Operator-facing upgrade procedure. Today's reality is the Compose-stack path (git pull && make install); the Kubernetes/Helm path previews here and ships fully with v1.0 (Phase 7).

For client-side upgrades (OpenClaw, Claude Code, Gemini CLI, etc.) see integrations/openclaw-upgrade-runbook.md and the per-client integration docs.

1. Pre-upgrade checklist

Run through this before starting any upgrade. ~5 minutes.

Record the current version:

# From your helmdeck checkout:
git describe --tags --always
# → v0.9.0 (or v0.9.0-39-gc76f707 if you're past a tag)

# Or via the running container:
docker inspect helmdeck-control-plane --format '{{.Config.Image}}'
# → ghcr.io/tosin2013/helmdeck:dev (build-time tag)

# Confirm the running binary's commit (logged once at startup):
docker logs helmdeck-control-plane 2>&1 | grep 'helmdeck control-plane starting' | tail -1
# → "version":"dev","commit":"unknown" (when built locally without -ldflags)
# → "version":"v0.10.0","commit":"abcd123" (when built from a tag via the Makefile)
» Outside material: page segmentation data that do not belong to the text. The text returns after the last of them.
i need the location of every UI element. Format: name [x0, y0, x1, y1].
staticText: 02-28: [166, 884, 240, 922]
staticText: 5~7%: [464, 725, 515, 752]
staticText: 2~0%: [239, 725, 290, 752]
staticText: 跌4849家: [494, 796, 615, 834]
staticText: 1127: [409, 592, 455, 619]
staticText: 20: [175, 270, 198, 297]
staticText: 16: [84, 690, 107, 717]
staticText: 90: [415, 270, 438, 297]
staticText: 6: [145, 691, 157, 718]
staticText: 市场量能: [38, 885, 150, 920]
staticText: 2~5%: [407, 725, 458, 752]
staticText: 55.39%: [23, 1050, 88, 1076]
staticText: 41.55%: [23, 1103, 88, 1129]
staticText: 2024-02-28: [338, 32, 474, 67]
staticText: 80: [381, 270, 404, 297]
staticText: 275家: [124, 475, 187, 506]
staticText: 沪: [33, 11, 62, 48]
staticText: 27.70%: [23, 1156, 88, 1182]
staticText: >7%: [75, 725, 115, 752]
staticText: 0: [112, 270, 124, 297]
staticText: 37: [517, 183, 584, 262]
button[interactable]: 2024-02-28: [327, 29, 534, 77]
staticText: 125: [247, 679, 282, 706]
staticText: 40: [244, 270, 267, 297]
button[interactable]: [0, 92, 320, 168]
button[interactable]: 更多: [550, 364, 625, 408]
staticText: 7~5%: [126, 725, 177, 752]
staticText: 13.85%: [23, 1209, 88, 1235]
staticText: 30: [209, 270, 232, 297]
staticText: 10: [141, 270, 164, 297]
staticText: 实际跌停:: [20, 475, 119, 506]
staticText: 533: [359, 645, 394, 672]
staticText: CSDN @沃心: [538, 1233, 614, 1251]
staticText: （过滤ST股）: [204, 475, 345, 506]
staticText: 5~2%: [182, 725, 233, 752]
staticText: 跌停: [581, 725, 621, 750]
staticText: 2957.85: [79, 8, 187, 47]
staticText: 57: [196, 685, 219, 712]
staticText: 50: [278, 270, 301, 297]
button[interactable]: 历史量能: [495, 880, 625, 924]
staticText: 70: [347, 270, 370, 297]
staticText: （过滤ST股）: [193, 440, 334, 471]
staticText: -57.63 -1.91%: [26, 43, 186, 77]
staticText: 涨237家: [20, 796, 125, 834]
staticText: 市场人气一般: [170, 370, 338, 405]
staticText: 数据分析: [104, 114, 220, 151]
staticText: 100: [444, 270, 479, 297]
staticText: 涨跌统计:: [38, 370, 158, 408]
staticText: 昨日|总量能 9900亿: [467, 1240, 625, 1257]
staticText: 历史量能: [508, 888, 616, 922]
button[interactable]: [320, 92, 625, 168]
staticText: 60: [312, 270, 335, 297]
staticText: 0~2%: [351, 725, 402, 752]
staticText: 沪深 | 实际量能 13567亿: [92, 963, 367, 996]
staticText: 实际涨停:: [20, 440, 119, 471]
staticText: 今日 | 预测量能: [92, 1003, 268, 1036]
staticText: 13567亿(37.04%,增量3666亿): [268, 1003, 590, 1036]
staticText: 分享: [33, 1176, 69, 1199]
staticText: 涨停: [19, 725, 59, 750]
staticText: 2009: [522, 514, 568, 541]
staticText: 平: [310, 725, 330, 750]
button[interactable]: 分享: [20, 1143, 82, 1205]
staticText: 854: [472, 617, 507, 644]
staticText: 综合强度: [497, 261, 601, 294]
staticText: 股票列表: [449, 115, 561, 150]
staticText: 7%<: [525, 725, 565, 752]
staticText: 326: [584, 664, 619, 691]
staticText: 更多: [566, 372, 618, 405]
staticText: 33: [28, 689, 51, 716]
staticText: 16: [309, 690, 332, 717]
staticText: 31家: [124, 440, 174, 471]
Back up the SQLite database. helmdeck.db carries vault credentials, audit logs, and the keystore — losing it is operator-facing data loss:

cp /var/lib/helmdeck/helmdeck.db /var/lib/helmdeck/helmdeck.db.bak-$(date +%Y%m%d-%H%M%S)
# OR if running via Compose with the `helmdeck-data` volume:
docker run --rm -v helmdeck-data:/data -v /tmp:/backup alpine \
sh -c 'cp /data/helmdeck.db /backup/helmdeck.db.bak-$(date +%Y%m%d-%H%M%S)'

Snapshot the vault credential names (NOT the contents — secrets stay in vault):

JWT=$(./bin/control-plane -mint-token admin -mint-token-scopes admin)
curl -fsS http://localhost:3000/api/v1/vault/credentials \
-H "Authorization: Bearer $JWT" \
| python3 -c 'import sys,json; print("\n".join(c["name"] for c in json.load(sys.stdin)))' \
> /tmp/helmdeck-creds-pre-upgrade.txt
wc -l /tmp/helmdeck-creds-pre-upgrade.txt
# Compare post-upgrade to confirm count matches.
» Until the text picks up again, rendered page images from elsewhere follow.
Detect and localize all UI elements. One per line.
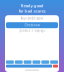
staticText: Your credit score [20,17,44,20]
staticText: Check now [24,23,40,27]
staticText: for bad scores [18,8,46,14]
staticText: Ready good [20,3,44,8]
staticText: Updated 2 days ago [18,29,46,32]
button[interactable]: Check now [6,22,58,28]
Read the new version's CHANGELOG entry. Specifically scan for any ### Breaking sub-sections:

git fetch --tags
git log --oneline v0.9.0..v0.10.0 # or whichever tag you're moving to
git show v0.10.0:CHANGELOG.md | head -80

Breaking changes usually mean: pack-input-schema changed, a vault credential name changed, or a runtime requirement bumped. For non-breaking minor releases (most), the procedure below is just git pull && make install.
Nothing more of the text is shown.